▸ **Task to carry out**
With the records below as input, work out how many lines include the word "profili". Give only the number.
------------------------------------------------
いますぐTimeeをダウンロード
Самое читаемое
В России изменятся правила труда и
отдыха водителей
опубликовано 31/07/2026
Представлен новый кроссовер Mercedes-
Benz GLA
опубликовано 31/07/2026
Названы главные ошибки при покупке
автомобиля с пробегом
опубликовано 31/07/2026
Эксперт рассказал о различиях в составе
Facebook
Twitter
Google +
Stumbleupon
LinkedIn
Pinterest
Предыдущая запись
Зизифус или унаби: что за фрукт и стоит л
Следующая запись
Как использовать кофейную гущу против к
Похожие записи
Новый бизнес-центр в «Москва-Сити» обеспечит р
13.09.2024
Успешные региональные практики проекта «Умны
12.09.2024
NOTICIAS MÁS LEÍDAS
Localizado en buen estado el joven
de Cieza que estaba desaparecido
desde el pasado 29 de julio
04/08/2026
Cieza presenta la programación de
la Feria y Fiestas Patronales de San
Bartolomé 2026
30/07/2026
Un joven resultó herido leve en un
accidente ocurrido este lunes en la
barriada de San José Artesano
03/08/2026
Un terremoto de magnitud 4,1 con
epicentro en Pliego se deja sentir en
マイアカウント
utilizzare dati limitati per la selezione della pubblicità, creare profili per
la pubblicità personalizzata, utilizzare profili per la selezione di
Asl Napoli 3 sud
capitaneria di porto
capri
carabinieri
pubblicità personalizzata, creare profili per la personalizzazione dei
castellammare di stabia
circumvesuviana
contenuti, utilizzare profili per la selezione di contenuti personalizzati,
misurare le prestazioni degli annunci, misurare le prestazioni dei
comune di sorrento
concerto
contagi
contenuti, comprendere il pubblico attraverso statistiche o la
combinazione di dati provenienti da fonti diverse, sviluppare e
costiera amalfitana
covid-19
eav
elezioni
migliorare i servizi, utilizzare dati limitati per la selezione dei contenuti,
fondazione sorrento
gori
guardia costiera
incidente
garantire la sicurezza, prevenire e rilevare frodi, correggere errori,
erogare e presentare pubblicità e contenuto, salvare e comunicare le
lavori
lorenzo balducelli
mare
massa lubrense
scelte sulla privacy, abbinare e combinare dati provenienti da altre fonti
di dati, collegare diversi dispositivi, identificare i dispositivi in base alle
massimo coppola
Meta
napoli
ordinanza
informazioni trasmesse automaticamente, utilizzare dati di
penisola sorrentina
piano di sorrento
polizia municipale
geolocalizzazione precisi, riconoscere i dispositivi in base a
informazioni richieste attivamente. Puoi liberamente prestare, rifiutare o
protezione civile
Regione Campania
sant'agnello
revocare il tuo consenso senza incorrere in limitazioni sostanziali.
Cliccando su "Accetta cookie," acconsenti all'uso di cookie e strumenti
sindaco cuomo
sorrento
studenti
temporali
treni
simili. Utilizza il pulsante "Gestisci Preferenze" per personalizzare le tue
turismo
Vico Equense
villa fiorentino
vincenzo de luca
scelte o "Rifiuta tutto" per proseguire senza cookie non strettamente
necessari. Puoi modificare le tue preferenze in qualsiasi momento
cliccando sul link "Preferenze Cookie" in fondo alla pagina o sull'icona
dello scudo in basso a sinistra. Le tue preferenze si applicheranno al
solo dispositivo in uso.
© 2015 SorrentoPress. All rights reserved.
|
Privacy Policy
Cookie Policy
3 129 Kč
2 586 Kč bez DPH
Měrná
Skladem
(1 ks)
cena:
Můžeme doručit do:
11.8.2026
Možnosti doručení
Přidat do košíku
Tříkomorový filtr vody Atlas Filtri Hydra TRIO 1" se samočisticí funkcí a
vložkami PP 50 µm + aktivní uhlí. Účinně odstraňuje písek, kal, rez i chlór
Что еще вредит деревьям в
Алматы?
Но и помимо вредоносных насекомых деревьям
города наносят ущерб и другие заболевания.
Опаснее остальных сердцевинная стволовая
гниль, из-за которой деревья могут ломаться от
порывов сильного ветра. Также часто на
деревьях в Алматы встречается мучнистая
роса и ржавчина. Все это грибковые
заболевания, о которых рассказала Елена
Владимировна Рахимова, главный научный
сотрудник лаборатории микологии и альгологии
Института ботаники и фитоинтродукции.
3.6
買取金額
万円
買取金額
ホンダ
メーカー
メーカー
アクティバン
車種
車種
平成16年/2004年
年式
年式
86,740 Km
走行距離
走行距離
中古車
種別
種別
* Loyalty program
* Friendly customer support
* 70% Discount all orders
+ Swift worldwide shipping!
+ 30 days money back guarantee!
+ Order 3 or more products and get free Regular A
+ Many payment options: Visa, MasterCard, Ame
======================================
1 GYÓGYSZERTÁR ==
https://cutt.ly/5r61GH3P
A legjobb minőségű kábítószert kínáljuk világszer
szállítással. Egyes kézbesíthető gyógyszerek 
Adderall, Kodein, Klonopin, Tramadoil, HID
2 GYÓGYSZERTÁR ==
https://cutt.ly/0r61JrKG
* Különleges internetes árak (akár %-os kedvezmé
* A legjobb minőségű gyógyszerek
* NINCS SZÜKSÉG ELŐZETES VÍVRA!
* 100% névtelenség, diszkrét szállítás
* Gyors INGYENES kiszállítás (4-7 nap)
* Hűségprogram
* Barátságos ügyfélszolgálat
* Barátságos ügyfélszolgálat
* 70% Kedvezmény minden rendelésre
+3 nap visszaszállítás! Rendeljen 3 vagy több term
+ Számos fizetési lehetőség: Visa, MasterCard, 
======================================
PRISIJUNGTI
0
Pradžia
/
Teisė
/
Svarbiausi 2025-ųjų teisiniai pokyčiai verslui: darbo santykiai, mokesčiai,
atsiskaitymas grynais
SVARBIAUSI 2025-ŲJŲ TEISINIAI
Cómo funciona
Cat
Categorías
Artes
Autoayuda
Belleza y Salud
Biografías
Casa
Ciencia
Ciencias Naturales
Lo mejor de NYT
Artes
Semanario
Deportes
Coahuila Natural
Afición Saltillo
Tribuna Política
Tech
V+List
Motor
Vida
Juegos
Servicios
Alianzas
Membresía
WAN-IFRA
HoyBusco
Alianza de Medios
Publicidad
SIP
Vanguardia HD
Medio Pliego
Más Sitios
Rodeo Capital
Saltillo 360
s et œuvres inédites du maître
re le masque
------------------------------------------------
▸ **Task solution**
4